Yes.

How to solve it?

I am curious, which?

You can compare first three problems of ARC to that of typical CF div2 (B/C/D)/E.

You can calculate negative min max range and positive min max range. You have to take care of only one case this way which includes zero.

Only three cases, b>0,b=0,b<0

For each case, you can do the operations in 4 ways:

1. only operation 2
2. do operation 2, then do operation 1
3. do operation 1, then do operation 2
4. do operation 1, then do operation 2, then 1

Code

I have something that I think is less case-worky in code, although the proof itself seems to be as case-worky as the editorial's. Note: I assume $$$[a, b]$$$ is the closed interval over the integers with endpoints $$$a, b$$$.

With $$$B > 0$$$, it is easy to show that the solution is some subset of $$$[-B - n, B + n] \cup [B - n, B + n]$$$, by assuming that the first operation costs 0. Without the restriction $$$B > 0$$$, we can say that the solution is some subset of $$$[-B' - n, B' + n] \cup [B' - n, B' + n]$$$ where $$$B' = |B|$$$.

If we imagine that $$$[-B' - n, B' + n]$$$ and $$$[B' - n, B' + n]$$$ are disjoint, then operation 1 just switches between them. Hence we never need to use operation 1 more that twice. This conclusion holds even if the two sets are not actually disjoint.

If we use operation 1 zero times, we can get anything in the range $$$r_1 = [B - n, B]$$$. If we use it once, we can get the ranges $$$r_2 = [-B, -B + n']$$$ and $$$r_3 = [-B - n', -B]$$$ by using it at the start or at the end, where $$$n' = (C-1) / 2$$$. Finally, if use the operation twice, we get the range $$$r_4 = [B, B + n"]$$$. The nice thing is that this is independent of the sign of $$$B$$$.

The answer is then $$$|r_1 \cup r_2 \cup r_3 \cup r_4$$$.

You can consider b>0 and b<0 separately without intersections. From b>0 it is better to move to zero. From b<0 it is better to move to +/-INF;

Sample

You need to place '#' at (0,0), (h-1,0), (0,w-1), (h-1,w-1) and you will get AC because we can go there from any position.

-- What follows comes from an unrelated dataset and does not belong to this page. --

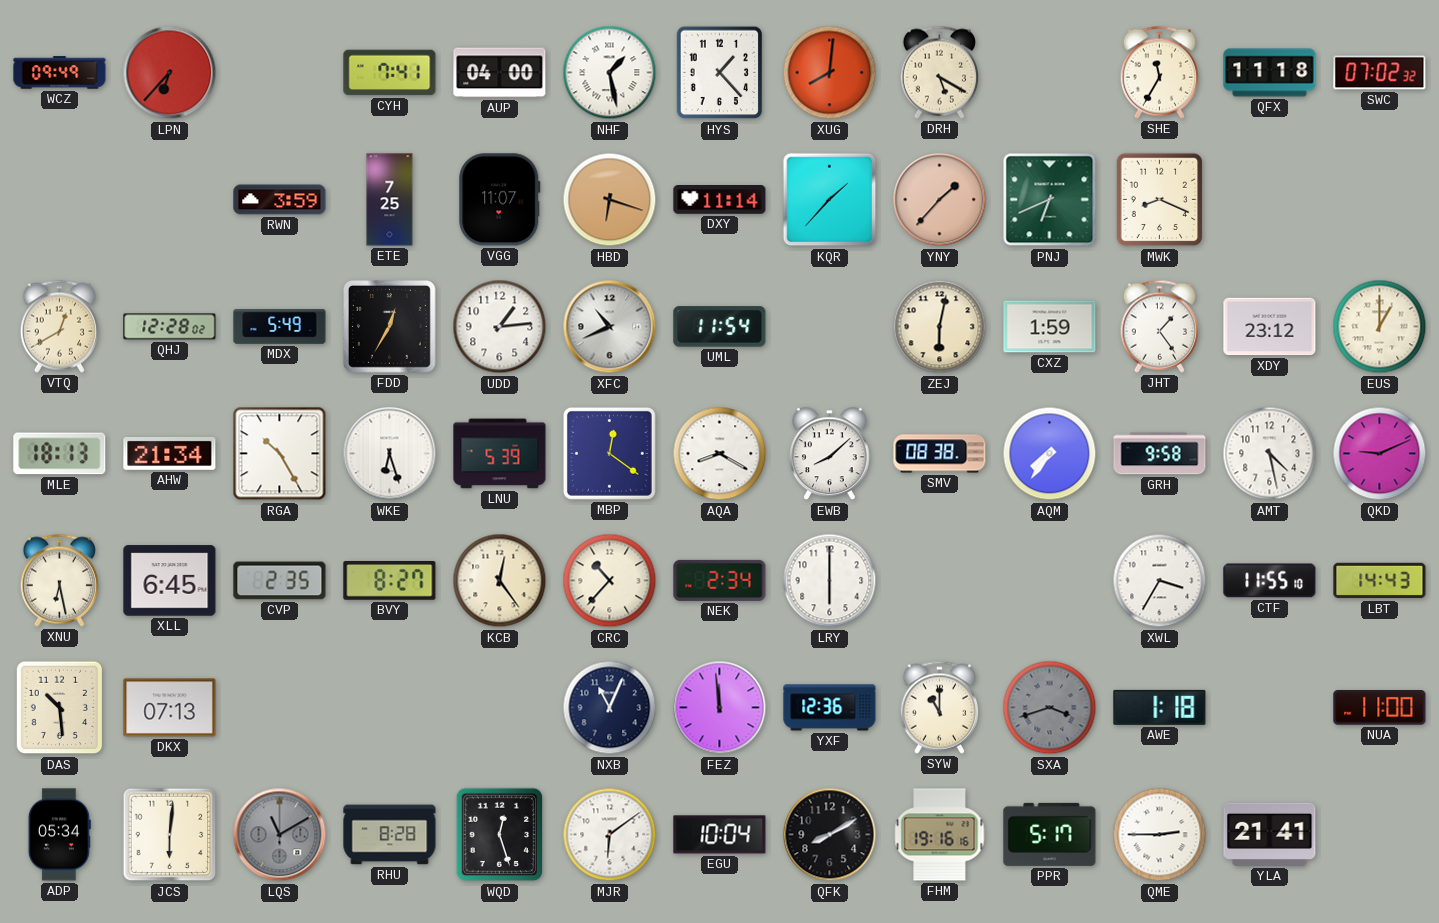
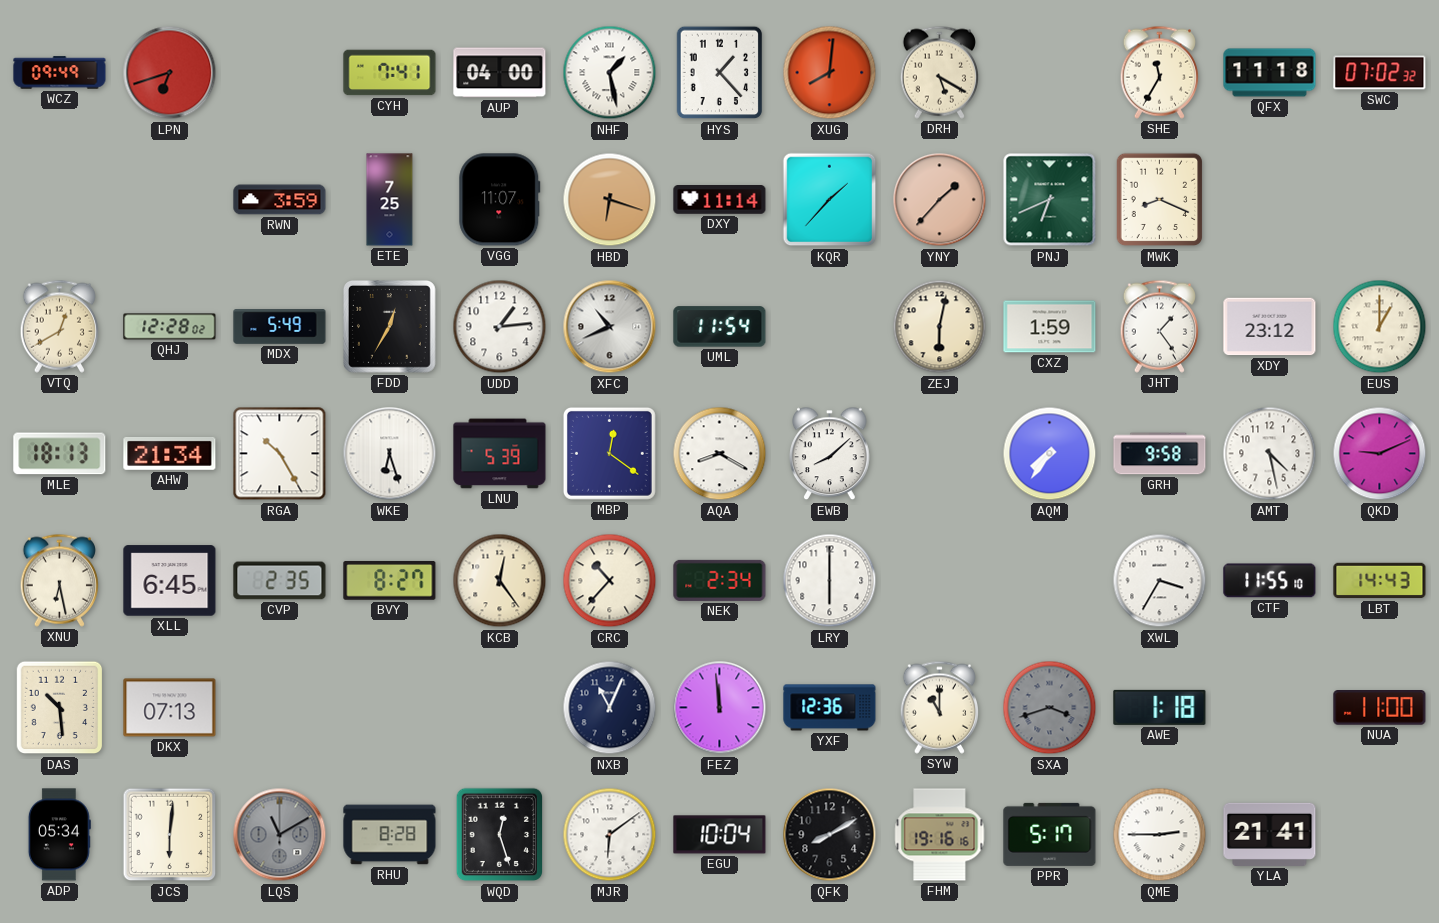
LPN: 6:37 -> 6:42
SMV: 08:38 -> none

Can u give link to ur submission?

Yesss

It's also my first ARC. Solving only 2 problems, I think it's definitely harder than div.2 :(

It's a coincidence. I don't think this will holds also for large $$$k$$$.

btw still you can guess that this $$$q$$$ has only small or large factors. If a number has many small prime factors, then it will have some "medium" factor. But $$$q$$$ is not divisible by any prime number less than $$$16$$$ because $$$q+1$$$ is a multiple of $$$16!$$$, so it's likely to have large prime factors.

It really doesn't hold for large $$$N$$$. Already for $$$N = 18$$$, the smallest prime divisor is $$$23,063,137$$$. I expect divisors to be relatively small, but that's not what matters for time complexity here.

problem statement say that it should be efficient for "every" square. it was my misunderstood.

I read somewhere that ABC is Div2 , with A being way too easier.ARC is Div1- , and AGC is Div1

The last operation must move either $$$a_1$$$ to the left or $$$a_N$$$ to the right. Pick one of those elements. Then, for any previous operation, we have 2 choices that don't matter — put this element to the left/right, or $$$2(N-1)$$$ choices in a smaller problem with the final sequence that doesn't contain this element. An $$$O(N^2M)$$$ DP solution is obvious from that.

Let's say that in the end, we'd move $$$l$$$ leftmost elements of $$$a$$$ to the left (in the moves that affect them last) and $$$r$$$ rightmost elements to the right. There are two things to think about: - The remaining elements in between, of course, must be in the same order as in the original permutation. - OTOH all cases $$$l+r=N$$$ correspond to distinct sequences of moves.

We have $$$l+r$$$ significant operations — those that move some element for the last time. There are $$$l+r \choose r$$$ ways to choose their order. If there were $$$c_k$$$ "insignificant" operations immediately after the $$$k$$$-th of them, where $$$\sum_{k=1}^{l+r} = M-l-r$$$, the number of possible sequences would be $$$\prod_{k=1}^{l+r} (2k)^{c_k}$$$. We can count them all with a DP, where states are $$$(l+r, \sum c_k)$$$, in $$$O(NM)$$$.

Finally, check all pairs $$$(l, r)$$$ and for those that are valid, get the DP value for $$$(l+r, M-l-r)$$$, multiply by $$${l+r \choose r}$$$ and sum that up to get the answer in $$$O(N^2+NM)$$$.